*** Opening Records provided ***

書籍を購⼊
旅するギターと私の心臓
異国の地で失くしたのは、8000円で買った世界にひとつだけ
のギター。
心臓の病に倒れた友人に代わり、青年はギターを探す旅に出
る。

*** Closing Records provided ***
*** Opening Records provided ***

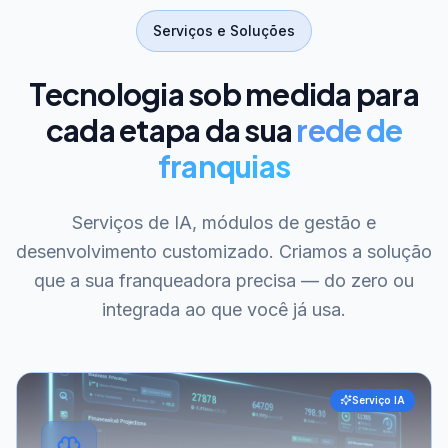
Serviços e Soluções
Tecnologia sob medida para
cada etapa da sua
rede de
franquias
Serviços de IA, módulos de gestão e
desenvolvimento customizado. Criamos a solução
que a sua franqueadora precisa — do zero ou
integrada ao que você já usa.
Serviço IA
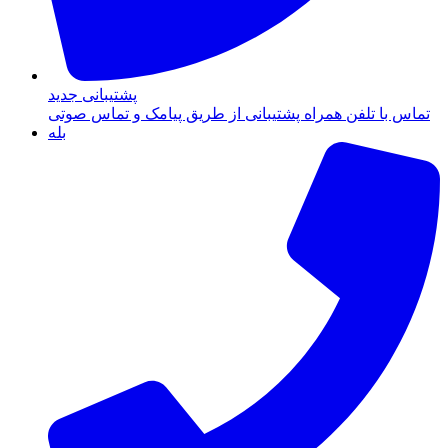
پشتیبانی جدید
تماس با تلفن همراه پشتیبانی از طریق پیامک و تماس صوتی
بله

*** Closing Records provided ***
*** Opening Records provided ***

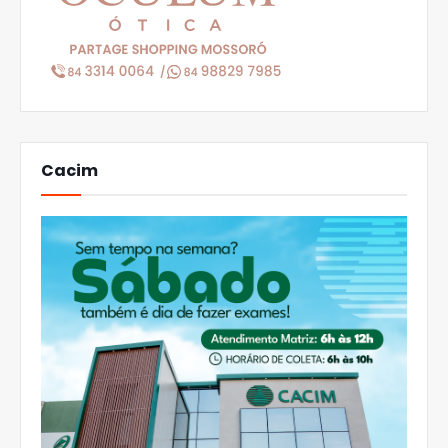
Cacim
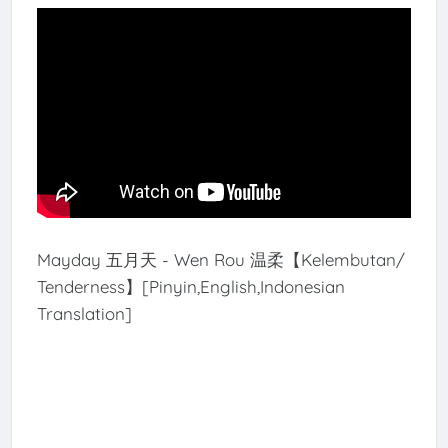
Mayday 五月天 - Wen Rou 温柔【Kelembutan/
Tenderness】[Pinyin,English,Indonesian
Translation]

*** Closing Records provided ***

### What the task asks
Every line in the data above that includes the word "پشتیبانی" should be copied.

### Answer space
پشتیبانی جدید
تماس با تلفن همراه پشتیبانی از طریق پیامک و تماس صوتی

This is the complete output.